(Stored data entries)
============================================================

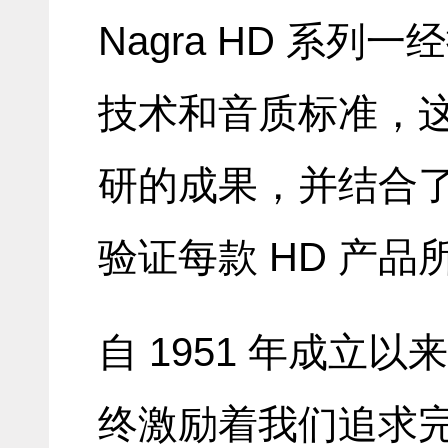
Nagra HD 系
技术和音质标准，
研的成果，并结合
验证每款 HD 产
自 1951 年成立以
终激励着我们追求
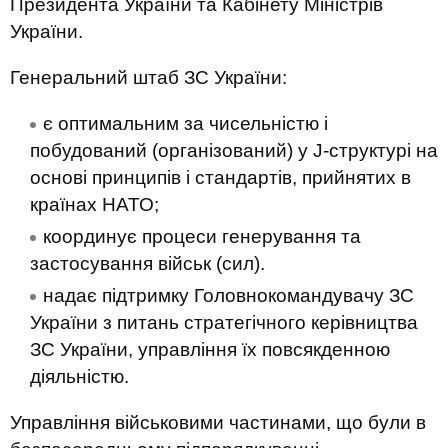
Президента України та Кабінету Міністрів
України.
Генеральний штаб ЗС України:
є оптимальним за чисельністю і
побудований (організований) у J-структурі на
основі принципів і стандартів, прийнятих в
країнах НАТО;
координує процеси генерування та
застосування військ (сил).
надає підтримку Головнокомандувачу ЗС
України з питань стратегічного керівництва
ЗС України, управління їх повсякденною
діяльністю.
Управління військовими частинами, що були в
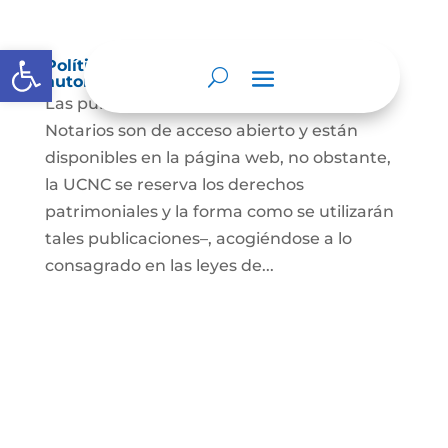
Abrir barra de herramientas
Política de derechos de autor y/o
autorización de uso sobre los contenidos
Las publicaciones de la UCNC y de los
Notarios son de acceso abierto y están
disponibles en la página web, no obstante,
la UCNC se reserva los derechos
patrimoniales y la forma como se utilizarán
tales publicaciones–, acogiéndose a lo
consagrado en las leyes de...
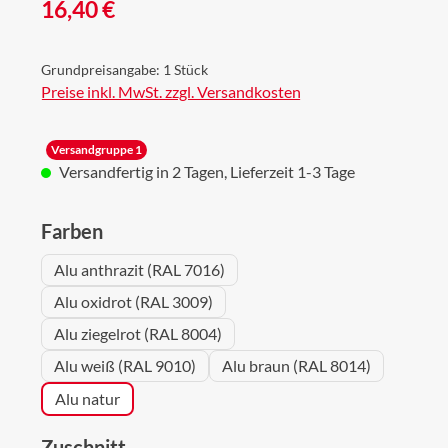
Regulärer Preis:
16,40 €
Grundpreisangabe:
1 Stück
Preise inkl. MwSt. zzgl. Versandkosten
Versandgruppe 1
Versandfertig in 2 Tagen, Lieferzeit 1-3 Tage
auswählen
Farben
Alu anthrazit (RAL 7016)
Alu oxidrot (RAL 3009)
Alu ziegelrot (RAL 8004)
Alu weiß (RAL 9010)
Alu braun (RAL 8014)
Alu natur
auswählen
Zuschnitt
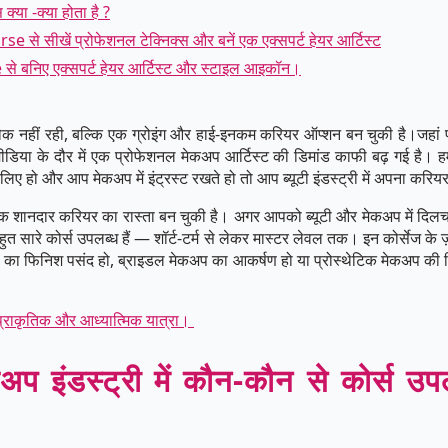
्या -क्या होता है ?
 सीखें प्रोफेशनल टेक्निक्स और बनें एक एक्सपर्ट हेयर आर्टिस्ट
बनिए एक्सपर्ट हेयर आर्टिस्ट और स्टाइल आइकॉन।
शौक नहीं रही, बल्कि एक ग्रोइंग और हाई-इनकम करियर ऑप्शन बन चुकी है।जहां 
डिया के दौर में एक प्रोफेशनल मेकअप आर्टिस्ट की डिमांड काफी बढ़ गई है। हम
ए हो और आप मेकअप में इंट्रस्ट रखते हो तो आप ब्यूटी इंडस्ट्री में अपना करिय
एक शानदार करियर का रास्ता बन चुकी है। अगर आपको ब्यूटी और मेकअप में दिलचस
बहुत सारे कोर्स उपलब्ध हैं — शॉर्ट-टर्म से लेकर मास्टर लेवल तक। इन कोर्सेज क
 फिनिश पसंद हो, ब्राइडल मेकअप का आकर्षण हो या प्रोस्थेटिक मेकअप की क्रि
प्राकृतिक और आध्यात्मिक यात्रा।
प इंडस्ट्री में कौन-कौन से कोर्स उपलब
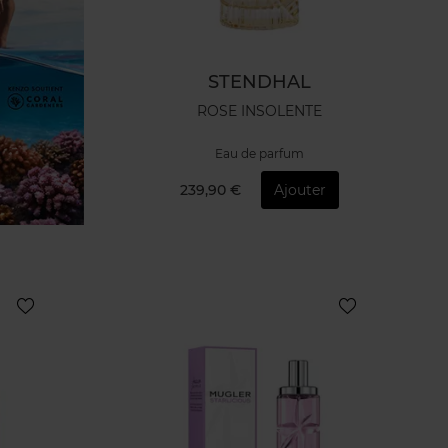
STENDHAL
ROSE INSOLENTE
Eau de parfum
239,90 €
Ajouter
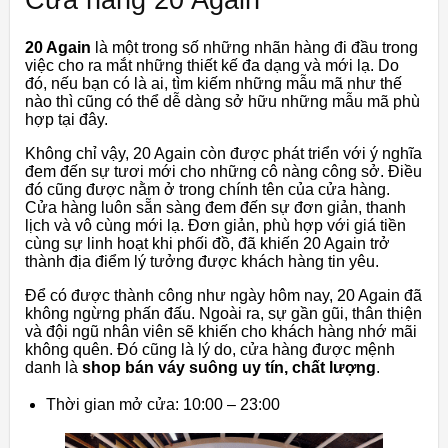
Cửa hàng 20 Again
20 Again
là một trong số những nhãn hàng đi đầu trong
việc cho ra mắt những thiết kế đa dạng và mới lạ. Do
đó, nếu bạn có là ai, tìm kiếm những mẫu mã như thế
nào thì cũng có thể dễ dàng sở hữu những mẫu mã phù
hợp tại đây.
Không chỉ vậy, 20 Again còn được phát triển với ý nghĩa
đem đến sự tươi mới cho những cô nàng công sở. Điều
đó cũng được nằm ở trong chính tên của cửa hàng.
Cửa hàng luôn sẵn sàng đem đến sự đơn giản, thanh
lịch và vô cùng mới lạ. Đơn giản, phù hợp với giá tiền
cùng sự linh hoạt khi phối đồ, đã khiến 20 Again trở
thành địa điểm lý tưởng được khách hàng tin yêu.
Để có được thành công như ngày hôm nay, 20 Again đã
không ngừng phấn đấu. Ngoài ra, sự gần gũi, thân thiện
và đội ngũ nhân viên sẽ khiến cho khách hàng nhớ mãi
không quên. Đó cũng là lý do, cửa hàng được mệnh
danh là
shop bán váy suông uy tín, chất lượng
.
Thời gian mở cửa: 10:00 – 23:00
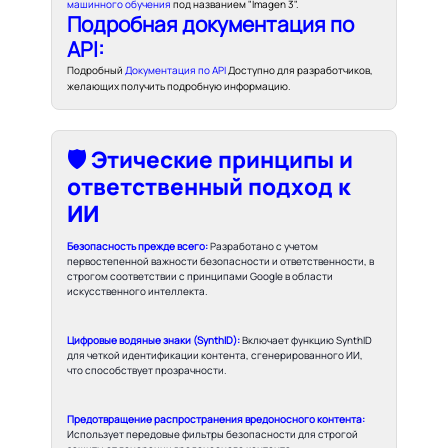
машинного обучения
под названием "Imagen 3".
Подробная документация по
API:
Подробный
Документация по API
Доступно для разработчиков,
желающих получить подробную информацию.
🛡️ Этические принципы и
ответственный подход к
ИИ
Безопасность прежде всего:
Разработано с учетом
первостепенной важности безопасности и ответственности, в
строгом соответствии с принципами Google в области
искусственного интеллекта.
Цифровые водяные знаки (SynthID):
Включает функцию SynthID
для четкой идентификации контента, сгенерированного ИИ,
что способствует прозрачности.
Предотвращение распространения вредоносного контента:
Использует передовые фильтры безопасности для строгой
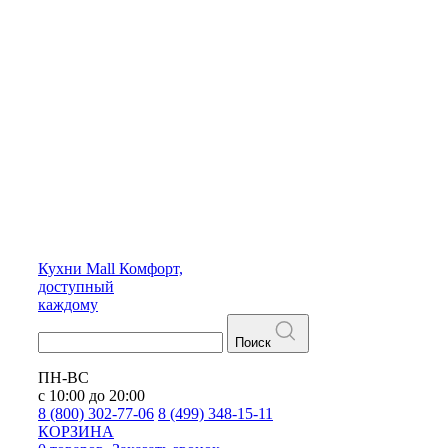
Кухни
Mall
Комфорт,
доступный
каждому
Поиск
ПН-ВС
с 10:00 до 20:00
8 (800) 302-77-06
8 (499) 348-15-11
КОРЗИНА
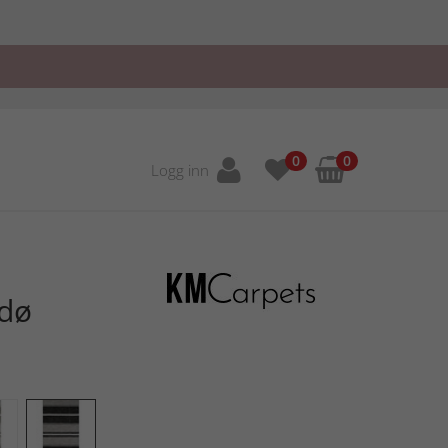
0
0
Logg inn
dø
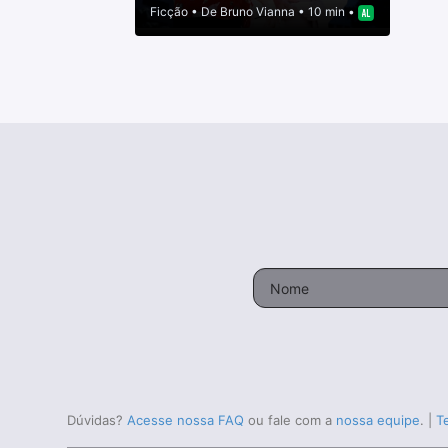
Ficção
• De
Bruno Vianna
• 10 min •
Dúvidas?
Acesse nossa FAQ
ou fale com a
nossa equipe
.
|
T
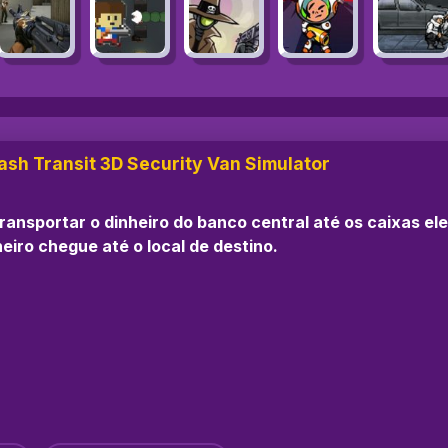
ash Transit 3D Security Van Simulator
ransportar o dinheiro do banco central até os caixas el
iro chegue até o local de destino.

============================================================

• _Task instructions_: The answer must consist solely of the lines from the first line of the records through the line containing "việc cho ra", reproduced exactly and without the pictures.

• _Exercise output_:
Nagra HD 系
技术和音质标准，
研的成果，并结合
验证每款 HD 产
自 1951 年成立以
终激励着我们追求
Президента України та Кабінету Міністрів
України.
Генеральний штаб ЗС України:
є оптимальним за чисельністю і
побудований (організований) у J-структурі на
основі принципів і стандартів, прийнятих в
країнах НАТО;
координує процеси генерування та
застосування військ (сил).
надає підтримку Головнокомандувачу ЗС
України з питань стратегічного керівництва
ЗС України, управління їх повсякденною
діяльністю.
Управління військовими частинами, що були в
Abrir barra de herramientas
Política de derechos de autor y/o
autorización de uso sobre los contenidos
Las publicaciones de la UCNC y de los
Notarios son de acceso abierto y están
disponibles en la página web, no obstante,
la UCNC se reserva los derechos
patrimoniales y la forma como se utilizarán
tales publicaciones–, acogiéndose a lo
consagrado en las leyes de...
Regulärer Preis:
16,40 €
Grundpreisangabe:
1 Stück
Preise inkl. MwSt. zzgl. Versandkosten
Versandgruppe 1
Versandfertig in 2 Tagen, Lieferzeit 1-3 Tage
auswählen
Farben
Alu anthrazit (RAL 7016)
Alu oxidrot (RAL 3009)
Alu ziegelrot (RAL 8004)
Alu weiß (RAL 9010)
Alu braun (RAL 8014)
Alu natur
auswählen
Zuschnitt
्या -क्या होता है ?
 सीखें प्रोफेशनल टेक्निक्स और बनें एक एक्सपर्ट हेयर आर्टिस्ट
बनिए एक्सपर्ट हेयर आर्टिस्ट और स्टाइल आइकॉन।
शौक नहीं रही, बल्कि एक ग्रोइंग और हाई-इनकम करियर ऑप्शन बन चुकी है।जहां 
डिया के दौर में एक प्रोफेशनल मेकअप आर्टिस्ट की डिमांड काफी बढ़ गई है। हम
ए हो और आप मेकअप में इंट्रस्ट रखते हो तो आप ब्यूटी इंडस्ट्री में अपना करिय
एक शानदार करियर का रास्ता बन चुकी है। अगर आपको ब्यूटी और मेकअप में दिलचस
बहुत सारे कोर्स उपलब्ध हैं — शॉर्ट-टर्म से लेकर मास्टर लेवल तक। इन कोर्सेज क
 फिनिश पसंद हो, ब्राइडल मेकअप का आकर्षण हो या प्रोस्थेटिक मेकअप की क्रि
प्राकृतिक और आध्यात्मिक यात्रा।
प इंडस्ट्री में कौन-कौन से कोर्स उपलब
STENDHAL
ROSE INSOLENTE
Eau de parfum
239,90 €
Ajouter
Cửa hàng 20 Again
20 Again
là một trong số những nhãn hàng đi đầu trong
việc cho ra mắt những thiết kế đa dạng và mới lạ. Do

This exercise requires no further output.